[...] "Retomemos a nossa investigação e
procuremos determinar, à luz deste fato de que todo
conhecimento e todo trabalho visa a algum bem, quais
afirmamos ser os objetivos da ciência política e qual é
o mais alto de todos os bens que se podem alcançar
pela ação. Verbalmente, quase todos estão de acordo,
pois tanto o vulgo como os homens de cultura superior
dizem ser esse fim a felicidade e identificam o bem viver
e o bem agir como o ser feliz. Diferem, porém, quanto
ao que seja a felicidade, e o vulgo não o concebe do
mesmo modo que os sábios.
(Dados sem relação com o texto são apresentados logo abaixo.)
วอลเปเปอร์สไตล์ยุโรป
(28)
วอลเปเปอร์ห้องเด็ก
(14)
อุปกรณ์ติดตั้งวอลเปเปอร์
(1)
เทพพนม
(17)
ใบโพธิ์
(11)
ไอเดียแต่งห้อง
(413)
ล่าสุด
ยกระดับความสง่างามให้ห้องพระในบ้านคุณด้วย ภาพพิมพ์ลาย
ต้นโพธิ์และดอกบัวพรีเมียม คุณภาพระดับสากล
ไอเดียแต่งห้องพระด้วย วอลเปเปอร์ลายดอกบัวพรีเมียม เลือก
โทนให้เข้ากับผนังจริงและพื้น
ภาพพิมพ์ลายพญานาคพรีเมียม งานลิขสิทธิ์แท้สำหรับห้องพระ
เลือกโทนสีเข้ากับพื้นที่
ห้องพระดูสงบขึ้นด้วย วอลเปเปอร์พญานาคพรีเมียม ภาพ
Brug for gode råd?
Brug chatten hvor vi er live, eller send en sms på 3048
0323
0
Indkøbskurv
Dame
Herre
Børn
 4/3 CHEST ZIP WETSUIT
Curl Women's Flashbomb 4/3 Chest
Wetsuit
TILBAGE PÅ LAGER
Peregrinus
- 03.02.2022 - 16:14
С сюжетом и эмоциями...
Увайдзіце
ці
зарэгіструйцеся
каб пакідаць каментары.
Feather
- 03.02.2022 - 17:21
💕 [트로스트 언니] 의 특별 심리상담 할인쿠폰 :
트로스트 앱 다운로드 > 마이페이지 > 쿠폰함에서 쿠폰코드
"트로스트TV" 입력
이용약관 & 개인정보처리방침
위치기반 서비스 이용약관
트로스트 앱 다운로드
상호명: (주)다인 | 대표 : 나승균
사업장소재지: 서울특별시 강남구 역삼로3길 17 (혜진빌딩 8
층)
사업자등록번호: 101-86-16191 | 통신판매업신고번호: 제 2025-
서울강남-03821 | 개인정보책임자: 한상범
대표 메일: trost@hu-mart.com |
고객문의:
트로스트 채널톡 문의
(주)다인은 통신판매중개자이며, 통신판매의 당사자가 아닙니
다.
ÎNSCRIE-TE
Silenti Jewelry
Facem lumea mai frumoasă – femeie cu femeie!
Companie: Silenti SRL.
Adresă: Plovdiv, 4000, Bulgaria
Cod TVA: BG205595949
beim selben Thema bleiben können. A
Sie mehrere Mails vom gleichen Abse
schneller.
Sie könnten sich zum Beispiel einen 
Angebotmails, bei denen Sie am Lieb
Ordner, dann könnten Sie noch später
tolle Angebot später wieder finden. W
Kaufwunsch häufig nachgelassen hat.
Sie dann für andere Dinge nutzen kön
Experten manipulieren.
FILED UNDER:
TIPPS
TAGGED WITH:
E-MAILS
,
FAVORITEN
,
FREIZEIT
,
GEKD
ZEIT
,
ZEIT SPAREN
Os primeiros pensam que
seja alguma coisa simples e óbvia, como o prazer, a
riqueza ou as honras, muito embora discordem entre
si.[...] Ora, alguns têm pensado que, à parte esses
numerosos bens, existe um outro que é
autossubsistente e também é causa da bondade de
todos os demais. [...]
Chamamos de absoluto e incondicional aquilo
que é sempre desejável em si mesmo e nunca no
interesse de outra coisa. Ora, esse é o conceito que
preeminentemente fazemos da felicidade. É ela
procurada sempre por si mesma e nunca com vistas em
outra coisa, ao passo que à honra, ao prazer, à razão e
a todas as virtudes nós de fato escolhemos por si
mesmos (pois, ainda que nada resultasse daí,
continuaríamos a escolher cada um deles); mas
também os escolhemos no interesse da felicidade,
pensando que a posse deles nos tornará felizes.
A felicidade, todavia, ninguém a escolhe tendo
em vista algum destes, nem, em geral, qualquer coisa
que não seja ela própria. [...] Mas é preciso ajuntar
'numa vida completa'. Porquanto uma andorinha não
faz verão, nem um dia tampouco; e da mesma forma
um dia, ou um breve espaço de tempo, não faz um
homem feliz e venturoso."
ARISTÓTELES. Ética a Nicônaco. São Paulo: Abril Cultural, 1973.
p. 251, 254-6. (Coleção Os Pensadores).